Increased variability and reactivity of blood pressure

“White coat hypertension” (“office hypertension”, “office hypertension”) is defined as a state of stable increase in blood pressure during measurement at a doctor’s appointment with normal values ​​outside the hospital. Considered as a manifestation of stress-induced hypertension. According to Brown et al., 2-3 out of every 10 patients with resistant hypertension have good blood pressure control (mean value less than 135/85 mm Hg) with 24-hour blood pressure monitoring. Patients with this phenomenon often demonstrate increased sensitivity to antihypertensive drugs, which significantly reduce “non-stress” blood pressure and can cause symptoms of hypotension. In this case, patients independently discontinue antihypertensive drugs or begin to take them chaotically, which significantly complicates the management of these patients and reduces compliance.

In this case, it is recommended to carry out out-of-office blood pressure measurements (24-hour monitoring and blood pressure self-monitoring diaries) before adjusting the antihypertensive therapy regimen. Despite the relative simplicity of diagnosing this phenomenon, clinicians often underestimate its prevalence and significance, which leads to errors in the selection of drug therapy regimens and decreased compliance.

Baroreflex failure

Blood pressure instability with periods of significant increases and decreases occurs in patients with damage to baroreflex function.

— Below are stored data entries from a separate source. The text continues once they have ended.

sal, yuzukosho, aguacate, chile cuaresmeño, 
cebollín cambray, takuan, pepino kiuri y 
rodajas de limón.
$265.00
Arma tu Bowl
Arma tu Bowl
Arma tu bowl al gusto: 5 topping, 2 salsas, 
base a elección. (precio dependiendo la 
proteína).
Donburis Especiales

This condition is quite rare and very difficult to diagnose.

Physiological resistance (volume overload)

The most common cause of physiological resistance to hypertension is volume overload. Excessive salt intake may cause the development of RAH in treated patients. The use of direct vasodilators (minoxidil, hydralazine), adrenergic blocking drugs (α-blockers and β-blockers) and large doses of potent diuretics can lead to increased fluid retention and the formation of RAG. The most common cause of persistent hypervolemia is the administration of a single daily dose of furosemide. The decrease in intravascular volume within a few hours of furosemide is followed by activation of the renin-angiotensin-aldosterone system (RAAS) with sodium retention mechanisms that restore all lost sodium during the brief interval of natriuresis. If renal function is preserved, a morning dose of long-acting hydrochlorothiazide (12.5–25 mg) can break this vicious cycle. All drugs that lower blood pressure also reduce renal perfusion pressure and glomerular filtration, which leads to sodium and fluid retention.

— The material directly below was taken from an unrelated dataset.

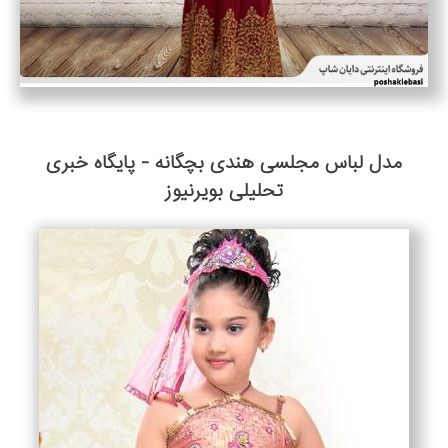
مدل لباس مجلسی هندی بچگانه - پایگاه خبری
تحلیلی بويرنيوز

Unfortunately, many patients with RAH who are receiving multiple antihypertensive medications are not prescribed diuretics in adequate doses. Limiting salt intake in itself leads to adequate control of circulating plasma volume, lowering blood pressure, improving treatment tolerability, and reducing the number of antihypertensive drugs used. With a decrease in salt intake, the effectiveness of all antihypertensive drugs increases, with the exception of calcium antagonists.

If volume overload is suspected, the amount of sodium in 24-hour urine should be determined. At the same time, inadequacy in the implementation of dietary recommendations is often found in patients who claim to follow a low-salt diet. In patients who do not follow a low-salt diet, sodium excretion increases.

Drug interactions

Identification of drugs that reduce the effectiveness of antihypertensive therapy is extremely important, as it helps to individually optimize therapy in patients, taking into account the mechanism of action of the drugs used. Let's focus only on the most frequently used ones.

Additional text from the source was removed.